* _Try it_:
Return a faithful copy of all the entries, omitting the images.

[Extracted data entries]
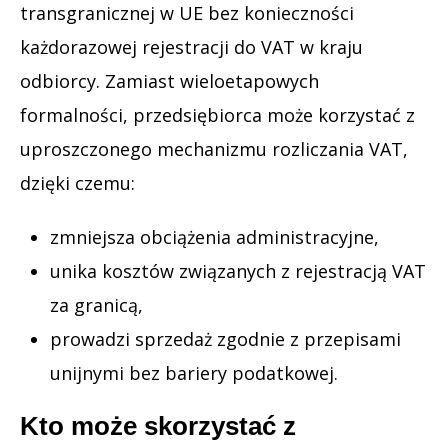
transgranicznej w UE bez konieczności
każdorazowej rejestracji do VAT w kraju
odbiorcy. Zamiast wieloetapowych
formalności, przedsiębiorca może korzystać z
uproszczonego mechanizmu rozliczania VAT,
dzięki czemu:
zmniejsza obciążenia administracyjne,
unika kosztów związanych z rejestracją VAT
za granicą,
prowadzi sprzedaż zgodnie z przepisami
unijnymi bez bariery podatkowej.
Kto może skorzystać z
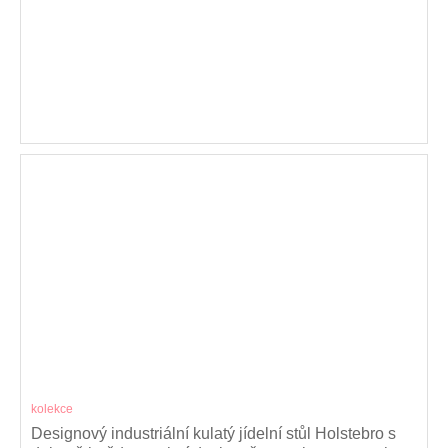
kolekce
Designový industriální kulatý jídelní stůl Holstebro s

* _Solved exercise_:
transgranicznej w UE bez konieczności
każdorazowej rejestracji do VAT w kraju
odbiorcy. Zamiast wieloetapowych
formalności, przedsiębiorca może korzystać z
uproszczonego mechanizmu rozliczania VAT,
dzięki czemu:
zmniejsza obciążenia administracyjne,
unika kosztów związanych z rejestracją VAT
za granicą,
prowadzi sprzedaż zgodnie z przepisami
unijnymi bez bariery podatkowej.
Kto może skorzystać z
kolekce
Designový industriální kulatý jídelní stůl Holstebro s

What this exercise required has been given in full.